Die Werbekommunikation an den GewerbeDorfrandgebieten ist zwar grell, doch sie nutzt vertraute Assoziationen. Oft werden entlang der Parkplätze riesige Fahnenreihen mit dem Firmenlogo aufgestellt. Fahnen oder Beflaggung benutzte man früher zu außergewöhnlichen Ereignissen, in Hafenstädten bei Ankunft großer Schiffe, bei Militäraufmärschen oder Nationalfeiern. Wo Beflaggung war, entstand Gemeinschaftssinn, da kamen Menschen zusammen. Wir kennen es aus dem Dorfleben noch von Feuerwehr- und Pfarrfesten u.ä. Mit dieser Psychologie spielen die Werbefahnen, obwohl sie nun ihre Wirkung längst ausgereizt haben.

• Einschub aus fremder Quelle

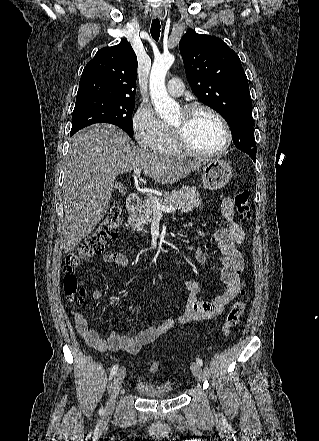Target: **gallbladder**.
Wrapping results in <instances>:
<instances>
[{
	"label": "gallbladder",
	"mask_w": 319,
	"mask_h": 441,
	"mask_svg": "<svg viewBox=\"0 0 319 441\" xmlns=\"http://www.w3.org/2000/svg\"><path fill=\"white\" fill-rule=\"evenodd\" d=\"M115 189H117L121 193L123 191L124 187L121 183H116Z\"/></svg>",
	"instance_id": "gallbladder-1"
}]
</instances>
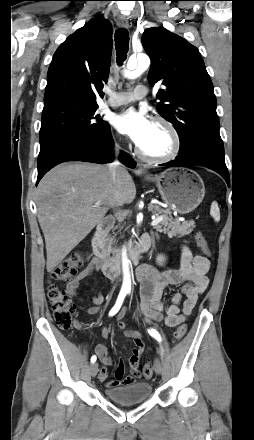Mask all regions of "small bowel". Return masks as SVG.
<instances>
[{"label":"small bowel","instance_id":"obj_1","mask_svg":"<svg viewBox=\"0 0 254 440\" xmlns=\"http://www.w3.org/2000/svg\"><path fill=\"white\" fill-rule=\"evenodd\" d=\"M143 236L142 238H144ZM101 268L100 261L97 258L92 259L87 266L75 277L66 283V292L69 296L77 295L80 284L91 277ZM209 269V260L200 255H193L187 246L181 247L180 266L176 269L158 271L150 266H141L136 272V280L140 287V302L138 304V313L145 323L163 322L168 327H175L186 321L195 307L199 296L208 288L209 280L207 272ZM168 285H181V290L175 293L171 302H163V292ZM182 298H185L180 306ZM104 297L101 292L92 295V302L95 306L84 309L88 314H98L102 310ZM125 311H122L119 317H123ZM118 327L124 330V334L133 341L132 354L129 358V367L131 375L124 378L125 368L120 361L116 371L115 378L107 381V388L118 387L134 383L140 377V360L144 351L143 337L132 330L126 329V325L119 321ZM102 336L107 338L109 330L102 327ZM95 351L103 365L100 370L99 378L105 381L108 377L107 366L112 364L111 357L107 354V348L99 343Z\"/></svg>","mask_w":254,"mask_h":440}]
</instances>
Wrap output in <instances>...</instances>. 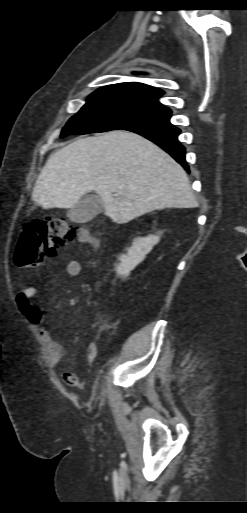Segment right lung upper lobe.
Listing matches in <instances>:
<instances>
[{
	"label": "right lung upper lobe",
	"instance_id": "obj_1",
	"mask_svg": "<svg viewBox=\"0 0 247 513\" xmlns=\"http://www.w3.org/2000/svg\"><path fill=\"white\" fill-rule=\"evenodd\" d=\"M102 89H112L128 92L136 95L137 97L141 98L142 100L150 104L163 106L159 102V98L164 94V91L146 84L136 82L119 83L103 87Z\"/></svg>",
	"mask_w": 247,
	"mask_h": 513
}]
</instances>
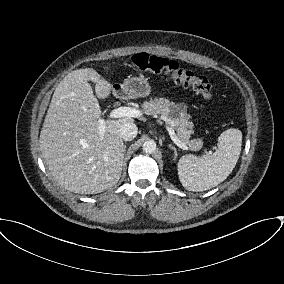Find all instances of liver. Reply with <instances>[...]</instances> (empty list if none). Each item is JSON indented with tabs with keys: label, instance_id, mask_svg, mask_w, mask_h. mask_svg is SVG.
<instances>
[{
	"label": "liver",
	"instance_id": "1",
	"mask_svg": "<svg viewBox=\"0 0 284 284\" xmlns=\"http://www.w3.org/2000/svg\"><path fill=\"white\" fill-rule=\"evenodd\" d=\"M98 98L112 85L92 68L70 72L56 87L40 132V149L54 179L66 190L96 194L120 179L125 145L120 127L131 117L104 120ZM104 121V136L99 126Z\"/></svg>",
	"mask_w": 284,
	"mask_h": 284
}]
</instances>
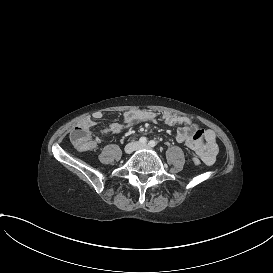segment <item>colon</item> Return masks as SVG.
<instances>
[{"label":"colon","instance_id":"obj_1","mask_svg":"<svg viewBox=\"0 0 273 273\" xmlns=\"http://www.w3.org/2000/svg\"><path fill=\"white\" fill-rule=\"evenodd\" d=\"M93 132V125L89 119H81L75 130L68 134V141L74 143V147L79 151H93L95 142L90 136Z\"/></svg>","mask_w":273,"mask_h":273}]
</instances>
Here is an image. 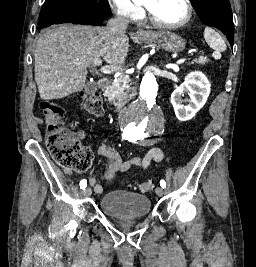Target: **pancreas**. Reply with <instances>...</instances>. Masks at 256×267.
Listing matches in <instances>:
<instances>
[{"label":"pancreas","mask_w":256,"mask_h":267,"mask_svg":"<svg viewBox=\"0 0 256 267\" xmlns=\"http://www.w3.org/2000/svg\"><path fill=\"white\" fill-rule=\"evenodd\" d=\"M208 62L205 56H200L197 60H193L191 64H206ZM129 78L126 76H122V78H118L117 82H113L110 80V86L108 88L109 98L105 100V102H114L116 106H125L127 102H129L131 96H136L137 92H135V88H130Z\"/></svg>","instance_id":"cf45deb5"}]
</instances>
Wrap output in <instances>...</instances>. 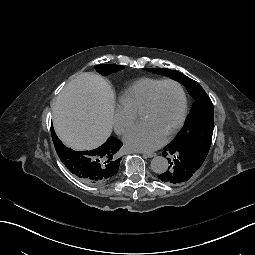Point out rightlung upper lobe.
I'll return each instance as SVG.
<instances>
[{"label": "right lung upper lobe", "mask_w": 255, "mask_h": 255, "mask_svg": "<svg viewBox=\"0 0 255 255\" xmlns=\"http://www.w3.org/2000/svg\"><path fill=\"white\" fill-rule=\"evenodd\" d=\"M53 143L58 156L69 171L85 183L100 184L107 182L115 177L120 166V151L122 142L115 137H109L108 140L100 147L90 151H74L67 148L61 143L56 136L53 128L51 129ZM97 154L100 163L97 165L100 174L97 177L86 178L83 176V159L81 155Z\"/></svg>", "instance_id": "obj_1"}]
</instances>
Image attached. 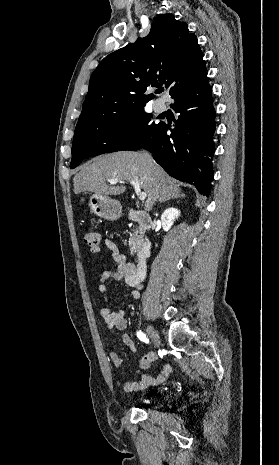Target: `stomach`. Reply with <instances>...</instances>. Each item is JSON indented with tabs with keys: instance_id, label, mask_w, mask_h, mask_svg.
Segmentation results:
<instances>
[{
	"instance_id": "0dacf381",
	"label": "stomach",
	"mask_w": 279,
	"mask_h": 465,
	"mask_svg": "<svg viewBox=\"0 0 279 465\" xmlns=\"http://www.w3.org/2000/svg\"><path fill=\"white\" fill-rule=\"evenodd\" d=\"M89 206L95 215L107 220H117L122 213L121 204L104 195L93 194Z\"/></svg>"
}]
</instances>
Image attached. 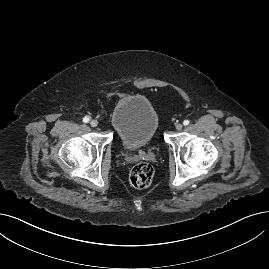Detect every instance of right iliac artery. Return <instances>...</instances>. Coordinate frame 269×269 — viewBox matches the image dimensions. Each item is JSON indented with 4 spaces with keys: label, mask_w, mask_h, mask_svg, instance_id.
<instances>
[{
    "label": "right iliac artery",
    "mask_w": 269,
    "mask_h": 269,
    "mask_svg": "<svg viewBox=\"0 0 269 269\" xmlns=\"http://www.w3.org/2000/svg\"><path fill=\"white\" fill-rule=\"evenodd\" d=\"M89 120H90V117H88V116H85V117L83 118V122H84V123H88Z\"/></svg>",
    "instance_id": "right-iliac-artery-1"
}]
</instances>
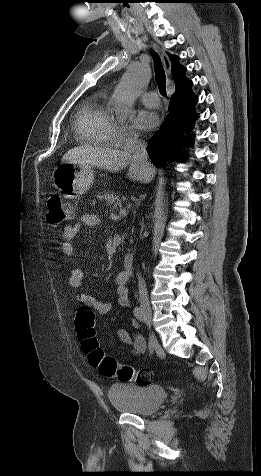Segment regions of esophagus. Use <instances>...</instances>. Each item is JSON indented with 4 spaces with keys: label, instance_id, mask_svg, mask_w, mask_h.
Listing matches in <instances>:
<instances>
[{
    "label": "esophagus",
    "instance_id": "1",
    "mask_svg": "<svg viewBox=\"0 0 261 476\" xmlns=\"http://www.w3.org/2000/svg\"><path fill=\"white\" fill-rule=\"evenodd\" d=\"M154 48L159 53L160 58L162 60L164 68H165L166 75L168 76L170 74V71H171V62L169 60V57L167 56L166 53H164L162 50H160L159 47L154 45Z\"/></svg>",
    "mask_w": 261,
    "mask_h": 476
}]
</instances>
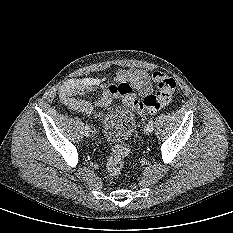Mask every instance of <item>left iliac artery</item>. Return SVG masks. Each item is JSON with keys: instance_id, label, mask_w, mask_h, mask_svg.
<instances>
[{"instance_id": "1", "label": "left iliac artery", "mask_w": 233, "mask_h": 233, "mask_svg": "<svg viewBox=\"0 0 233 233\" xmlns=\"http://www.w3.org/2000/svg\"><path fill=\"white\" fill-rule=\"evenodd\" d=\"M147 126H148L150 131H153V120L152 119L148 122Z\"/></svg>"}]
</instances>
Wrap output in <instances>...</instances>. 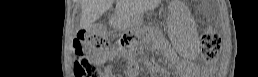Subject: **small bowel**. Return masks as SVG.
<instances>
[{
  "mask_svg": "<svg viewBox=\"0 0 258 77\" xmlns=\"http://www.w3.org/2000/svg\"><path fill=\"white\" fill-rule=\"evenodd\" d=\"M90 58L99 65H102L104 63V56L98 52H90Z\"/></svg>",
  "mask_w": 258,
  "mask_h": 77,
  "instance_id": "1",
  "label": "small bowel"
}]
</instances>
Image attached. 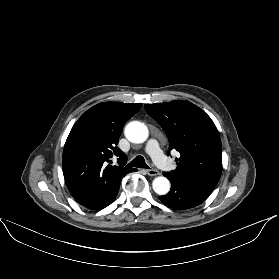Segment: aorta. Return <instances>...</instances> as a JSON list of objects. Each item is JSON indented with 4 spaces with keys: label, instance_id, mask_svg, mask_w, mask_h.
Listing matches in <instances>:
<instances>
[{
    "label": "aorta",
    "instance_id": "1",
    "mask_svg": "<svg viewBox=\"0 0 279 279\" xmlns=\"http://www.w3.org/2000/svg\"><path fill=\"white\" fill-rule=\"evenodd\" d=\"M125 136L132 143H143L149 136V131L144 123L132 121L125 127ZM170 181L164 177H156L152 182V187L158 195H165L170 190Z\"/></svg>",
    "mask_w": 279,
    "mask_h": 279
}]
</instances>
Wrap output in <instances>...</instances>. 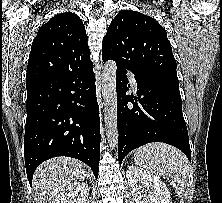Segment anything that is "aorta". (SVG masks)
I'll list each match as a JSON object with an SVG mask.
<instances>
[{
    "label": "aorta",
    "mask_w": 222,
    "mask_h": 203,
    "mask_svg": "<svg viewBox=\"0 0 222 203\" xmlns=\"http://www.w3.org/2000/svg\"><path fill=\"white\" fill-rule=\"evenodd\" d=\"M116 71V62L109 60L102 72L105 129L108 143L112 148L118 145Z\"/></svg>",
    "instance_id": "1"
}]
</instances>
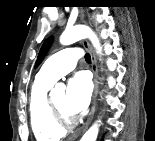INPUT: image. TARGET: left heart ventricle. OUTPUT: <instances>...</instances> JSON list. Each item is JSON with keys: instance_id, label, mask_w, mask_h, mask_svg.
<instances>
[{"instance_id": "obj_1", "label": "left heart ventricle", "mask_w": 155, "mask_h": 141, "mask_svg": "<svg viewBox=\"0 0 155 141\" xmlns=\"http://www.w3.org/2000/svg\"><path fill=\"white\" fill-rule=\"evenodd\" d=\"M55 106L65 115H70L65 106V94L63 92L56 93L52 96Z\"/></svg>"}]
</instances>
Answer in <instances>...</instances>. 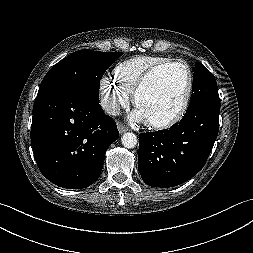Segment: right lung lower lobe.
<instances>
[{
    "mask_svg": "<svg viewBox=\"0 0 253 253\" xmlns=\"http://www.w3.org/2000/svg\"><path fill=\"white\" fill-rule=\"evenodd\" d=\"M118 137L115 121L99 101L61 90L37 95L31 145L41 173L57 186L82 189L93 184L106 150Z\"/></svg>",
    "mask_w": 253,
    "mask_h": 253,
    "instance_id": "1",
    "label": "right lung lower lobe"
}]
</instances>
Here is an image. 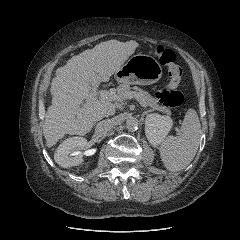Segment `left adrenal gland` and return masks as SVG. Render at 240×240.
<instances>
[{
  "label": "left adrenal gland",
  "instance_id": "obj_1",
  "mask_svg": "<svg viewBox=\"0 0 240 240\" xmlns=\"http://www.w3.org/2000/svg\"><path fill=\"white\" fill-rule=\"evenodd\" d=\"M149 111H144L142 115H145L146 113H148Z\"/></svg>",
  "mask_w": 240,
  "mask_h": 240
}]
</instances>
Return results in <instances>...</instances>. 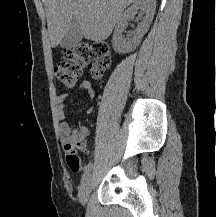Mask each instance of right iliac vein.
<instances>
[{"label":"right iliac vein","instance_id":"1","mask_svg":"<svg viewBox=\"0 0 216 217\" xmlns=\"http://www.w3.org/2000/svg\"><path fill=\"white\" fill-rule=\"evenodd\" d=\"M91 175H88L87 178L82 182V185L79 190V199L83 206L86 205L89 193L91 191Z\"/></svg>","mask_w":216,"mask_h":217}]
</instances>
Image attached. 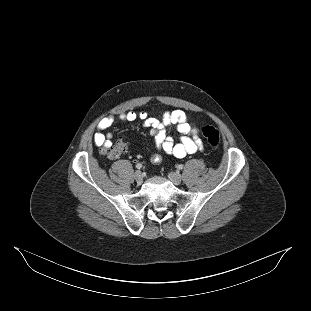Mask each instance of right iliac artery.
I'll use <instances>...</instances> for the list:
<instances>
[{
	"mask_svg": "<svg viewBox=\"0 0 311 311\" xmlns=\"http://www.w3.org/2000/svg\"><path fill=\"white\" fill-rule=\"evenodd\" d=\"M136 168L137 169H141L142 168V164H140V163L136 164Z\"/></svg>",
	"mask_w": 311,
	"mask_h": 311,
	"instance_id": "right-iliac-artery-1",
	"label": "right iliac artery"
}]
</instances>
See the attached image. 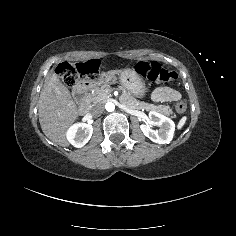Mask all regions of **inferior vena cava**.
<instances>
[{
	"label": "inferior vena cava",
	"mask_w": 236,
	"mask_h": 236,
	"mask_svg": "<svg viewBox=\"0 0 236 236\" xmlns=\"http://www.w3.org/2000/svg\"><path fill=\"white\" fill-rule=\"evenodd\" d=\"M103 109H104L103 104L98 103L94 104L90 111L92 115H98L103 111Z\"/></svg>",
	"instance_id": "obj_1"
}]
</instances>
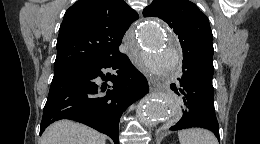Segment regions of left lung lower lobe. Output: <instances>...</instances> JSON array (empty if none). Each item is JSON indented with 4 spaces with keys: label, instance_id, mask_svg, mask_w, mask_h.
I'll list each match as a JSON object with an SVG mask.
<instances>
[{
    "label": "left lung lower lobe",
    "instance_id": "left-lung-lower-lobe-1",
    "mask_svg": "<svg viewBox=\"0 0 260 144\" xmlns=\"http://www.w3.org/2000/svg\"><path fill=\"white\" fill-rule=\"evenodd\" d=\"M183 74L178 78L177 122L170 130L202 127L211 130L219 140V125L214 109L213 73L191 63H183Z\"/></svg>",
    "mask_w": 260,
    "mask_h": 144
}]
</instances>
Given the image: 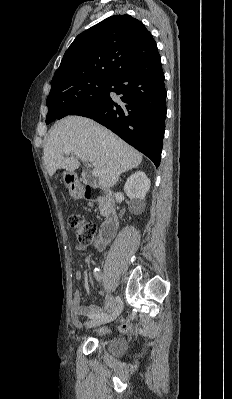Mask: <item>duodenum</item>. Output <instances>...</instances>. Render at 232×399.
Instances as JSON below:
<instances>
[{"label":"duodenum","instance_id":"duodenum-1","mask_svg":"<svg viewBox=\"0 0 232 399\" xmlns=\"http://www.w3.org/2000/svg\"><path fill=\"white\" fill-rule=\"evenodd\" d=\"M81 193L87 200L101 201L103 203L106 209V217L99 232V239L104 243H108L115 236L119 227V219L114 209L111 192L88 184L82 188Z\"/></svg>","mask_w":232,"mask_h":399}]
</instances>
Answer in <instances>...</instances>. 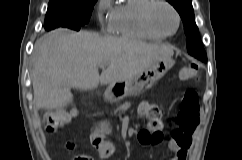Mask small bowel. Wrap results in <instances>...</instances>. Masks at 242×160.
Returning <instances> with one entry per match:
<instances>
[{
  "mask_svg": "<svg viewBox=\"0 0 242 160\" xmlns=\"http://www.w3.org/2000/svg\"><path fill=\"white\" fill-rule=\"evenodd\" d=\"M145 112H146V107H143L141 110V113L144 115ZM105 131L106 130H104L103 133H94L92 142H93L94 147L97 150H99L100 142H106V144L104 146L110 151V155H111L113 153L114 146L111 142L104 140ZM184 136L186 137V145L182 146L180 144V142L171 134V137L168 140V144H167L168 150L172 154L171 160H187L188 152L192 145V133L184 134ZM139 142H140V139H139ZM68 147L71 148L72 145L68 144Z\"/></svg>",
  "mask_w": 242,
  "mask_h": 160,
  "instance_id": "1",
  "label": "small bowel"
}]
</instances>
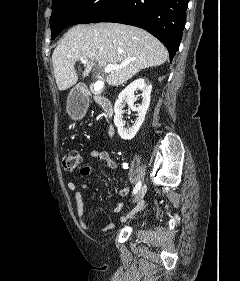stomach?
<instances>
[{
    "label": "stomach",
    "instance_id": "0dacf381",
    "mask_svg": "<svg viewBox=\"0 0 240 281\" xmlns=\"http://www.w3.org/2000/svg\"><path fill=\"white\" fill-rule=\"evenodd\" d=\"M74 89L70 92L67 103V112L73 118H78L82 115V110L73 99Z\"/></svg>",
    "mask_w": 240,
    "mask_h": 281
}]
</instances>
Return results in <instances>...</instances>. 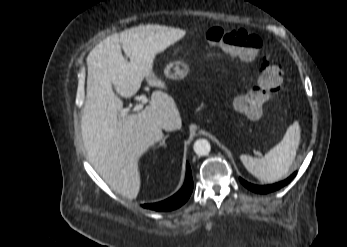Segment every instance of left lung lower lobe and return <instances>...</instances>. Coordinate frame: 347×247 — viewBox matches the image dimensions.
Returning <instances> with one entry per match:
<instances>
[{"mask_svg":"<svg viewBox=\"0 0 347 247\" xmlns=\"http://www.w3.org/2000/svg\"><path fill=\"white\" fill-rule=\"evenodd\" d=\"M296 175V172L293 173L289 178H287L284 181H281L279 183L276 184H272V185H266V186H258V185H253L250 184L246 181H244L243 179L240 178L241 183L247 187L248 189L256 192V193H261V194H266L272 191H276L280 188H282L283 186L287 185Z\"/></svg>","mask_w":347,"mask_h":247,"instance_id":"0a47b994","label":"left lung lower lobe"}]
</instances>
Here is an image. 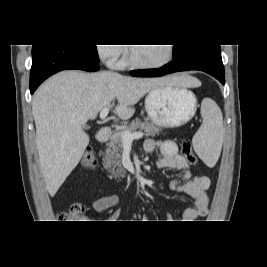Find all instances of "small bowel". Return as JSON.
<instances>
[{
	"label": "small bowel",
	"mask_w": 267,
	"mask_h": 267,
	"mask_svg": "<svg viewBox=\"0 0 267 267\" xmlns=\"http://www.w3.org/2000/svg\"><path fill=\"white\" fill-rule=\"evenodd\" d=\"M159 149L162 157L157 161V167L160 169H176L181 172L179 179L174 180L170 184V189L174 192H183L190 195L194 202L193 207L187 209L181 222H192L197 218L204 216L208 211L207 189L210 186V180L207 176H192L186 159L178 153L177 144L171 140H154L145 141L144 149L147 153ZM119 196L107 195L94 201L92 208L95 213H100L107 209L116 207L119 204ZM120 212L117 210L113 213L112 219L118 220ZM171 219V215H167ZM143 222H148L146 217H142Z\"/></svg>",
	"instance_id": "c3829d8e"
}]
</instances>
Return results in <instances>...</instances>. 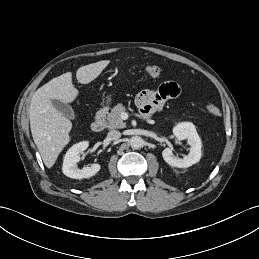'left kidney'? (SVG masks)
<instances>
[{
    "label": "left kidney",
    "instance_id": "obj_1",
    "mask_svg": "<svg viewBox=\"0 0 259 259\" xmlns=\"http://www.w3.org/2000/svg\"><path fill=\"white\" fill-rule=\"evenodd\" d=\"M177 140H186L190 146L189 153L184 158H178L173 154L172 148H165L162 152L163 159L171 166L187 168L199 162L201 158V139L195 126L190 122H182L173 128Z\"/></svg>",
    "mask_w": 259,
    "mask_h": 259
}]
</instances>
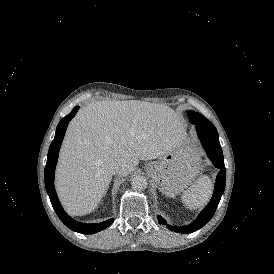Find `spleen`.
Masks as SVG:
<instances>
[{"label":"spleen","instance_id":"1","mask_svg":"<svg viewBox=\"0 0 274 274\" xmlns=\"http://www.w3.org/2000/svg\"><path fill=\"white\" fill-rule=\"evenodd\" d=\"M212 192L213 184L211 179L206 175H202L189 188L183 191L181 199L187 208L196 209L208 203Z\"/></svg>","mask_w":274,"mask_h":274}]
</instances>
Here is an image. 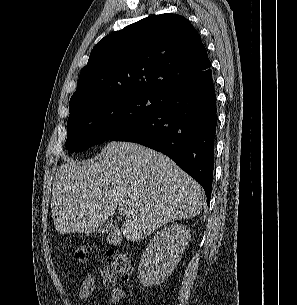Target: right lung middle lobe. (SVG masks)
<instances>
[{
    "label": "right lung middle lobe",
    "mask_w": 297,
    "mask_h": 305,
    "mask_svg": "<svg viewBox=\"0 0 297 305\" xmlns=\"http://www.w3.org/2000/svg\"><path fill=\"white\" fill-rule=\"evenodd\" d=\"M163 96L152 92H128L105 97L70 112L66 147L83 151L109 140L151 114Z\"/></svg>",
    "instance_id": "right-lung-middle-lobe-1"
}]
</instances>
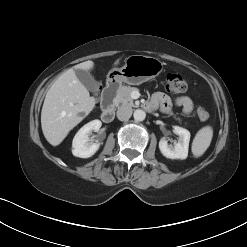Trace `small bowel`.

Man kann das Außergewöhnliche nicht einfach zum Alltäglichen machen. Das große Möbelhaus möchte uns gern durch seine 20 Fahnenmasten sagen „Hier kommen Menschen zusammen!" Es teilt uns aber heute nur lautstark mit: „Wir sind groß und wir sind preiswert!" Seine riesigen Werbemittel haben sich recht schnell inflationiert, denn fast alle Geschäfte haben Beflaggung, und wenn alle uns anschreien, kann uns keiner mehr etwas deutliches sagen.

Plötzlich aber, weil wir immer gern entdecken und Neues kennenlernen wollen, registrieren wir anderswo die wohltuende Diskretion. Nur drei Kilometer weiter übers Land, da ist plötzlich ein Dorfeingang ohne Industriehallen und Kreisverkehr! Am Dorfeingang lediglich ein alter Walnussbaum und ein Ortsschild. An einem Haus ein kleines handgemachtes Ladenschild, eine Töpferei, eine Imkerei oder ein Kunstschreiner. Kleine unaufdringliche Zeichen, die eher flüstern und sich zurücknehmen. Sie haben immer etwas eigenes, auch wenn z.B. ein schönes Wirtshausschild doch in jedem zweiten Dorf zu finden ist.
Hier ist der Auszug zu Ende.